Laura Fidalgo revela detalles íntimos y habla sin filtros sobre su vida sexual

La reconocida bailarina argentina Laura Fidalgo, famosa tanto por su exitosa trayectoria como por sus polémicas mediáticas, decidió mostrar un costado más personal este viernes. En una conversación con el conductor Ángel de Brito en el programa Bondi Live, la exparticipante del Bailando abrió las puertas de su intimidad y se refirió sin tapujos a su actividad sexual.

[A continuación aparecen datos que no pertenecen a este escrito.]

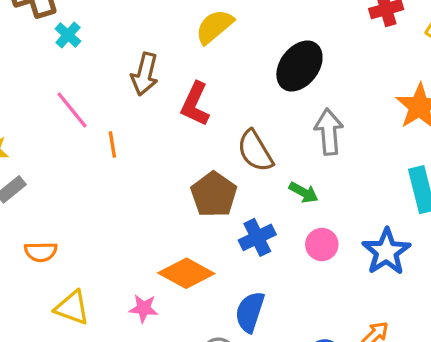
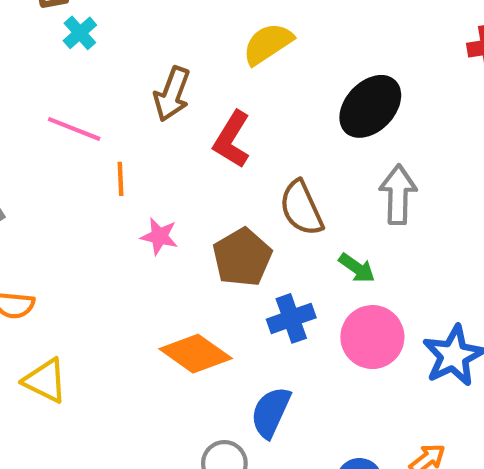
pink line: (72, 110) -> (74, 129), turned -36
pink circle: (322, 245) -> (372, 337), size x1.5
pink star: (144, 308) -> (159, 236), moved

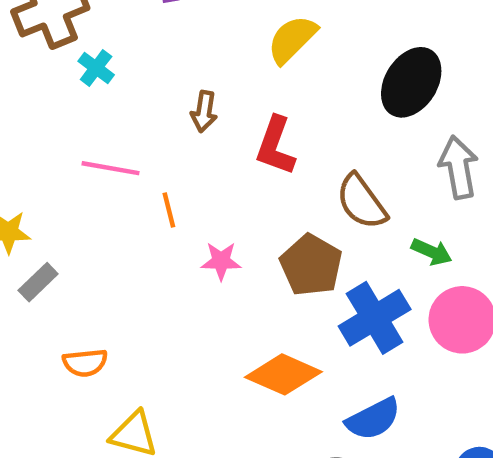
brown arrow: (172, 94) -> (204, 112), size x0.7
blue cross: (291, 318) -> (375, 318), size x1.4
blue semicircle: (271, 412) -> (373, 419), turned -130

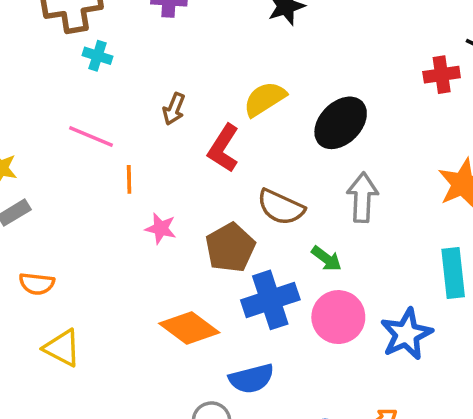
yellow semicircle: (292, 39) -> (265, 99), moved
cyan cross: (96, 68) -> (97, 56), turned -32
brown semicircle: (362, 202) -> (281, 207), turned -42

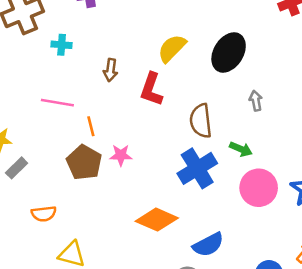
cyan cross: (97, 56) -> (62, 45), moved
gray arrow: (362, 197) -> (256, 101), size x0.6
brown semicircle: (281, 207) -> (201, 121), turned 72
brown pentagon: (230, 248) -> (84, 163), moved
blue cross: (270, 300) -> (197, 168), moved

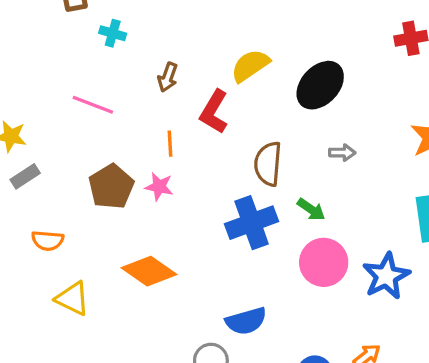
gray arrow: (256, 101) -> (342, 153), turned 90
orange line: (91, 126) -> (170, 144), moved
orange diamond: (157, 220) -> (149, 271), moved

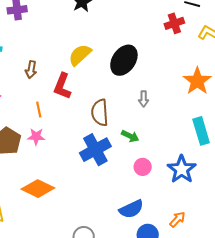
gray arrow: (342, 153) -> (144, 99), turned 98
pink circle: (324, 262) -> (143, 167), size x0.6
blue semicircle: (246, 321) -> (131, 209), moved

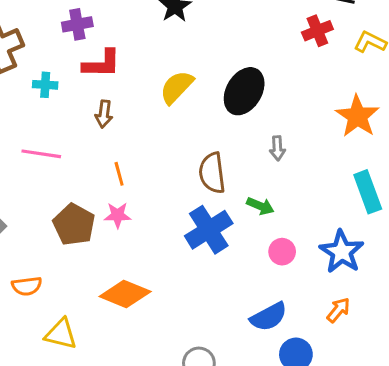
red L-shape: (62, 86) -> (102, 64), moved, turned -108
orange arrow: (177, 219) -> (338, 310), moved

El diálogo comenzó cuando De Brito preguntó de manera directa: “¿La casita está habitada o está vacía hoy, por hoy?”. Entre risas, Fidalgo respondió: “No, vacía no, por favor”. Ante el gesto de desconcierto de la artista, el conductor aclaró: “No, bol…, no en ese sentido. Si te la visitan o no te la visitan”.

Tras ese momento, Laura se sinceró y habló sobre su situación sentimental actual: “Ahora no me la están visitando. Está compactada y muy compactada que necesito que un poco entre algo agradable, gracioso, con buena onda. Firme”. La conversación continuó entre bromas y risas, y Fidalgo comentó cómo le gustaría que fuera el hombre que busca: “Firme, no, ya si entra así (blanda) ya no corre. Tenemos que hacer la lambada”.

En ese intercambio, Ángel expresó: “Un día la tendría que traer a Laura a hablar solo de sexo. He tenido varias conversaciones de esas en el bailando”. Al ver la comodidad de Laura con el tema, Romi Scalora le preguntó: “¿Sos muy sexual?”, a lo que la invitada respondió sin dudar: “Sí”. Para cerrar este divertido segmento, De Brito añadió: “Ustedes conocen a otra Fidalgo. No conocen a la Fidalgo completa”.

La bailarina Laura Fidalgo dijo que hoy no la están visitando y describió qué busca en un hombre

El difícil pasado de Laura Fidalgo: dos lesiones que marcaron su vida

La bailarina también recordó los momentos más duros de su vida. En una entrevista anterior con Infobae, había confesado: “Tuve que aprender a caminar de nuevo”, en referencia a las graves lesiones que sufrió en ambas rodillas y que la obligaron a someterse a un extenso proceso de rehabilitación. A pesar de haber llegado a la cima del reconocimiento tras una vida dedicada a la danza, en 2014, mientras participaba del Bailando, sufrió una lesión en su rodilla derecha que puso en riesgo su carrera.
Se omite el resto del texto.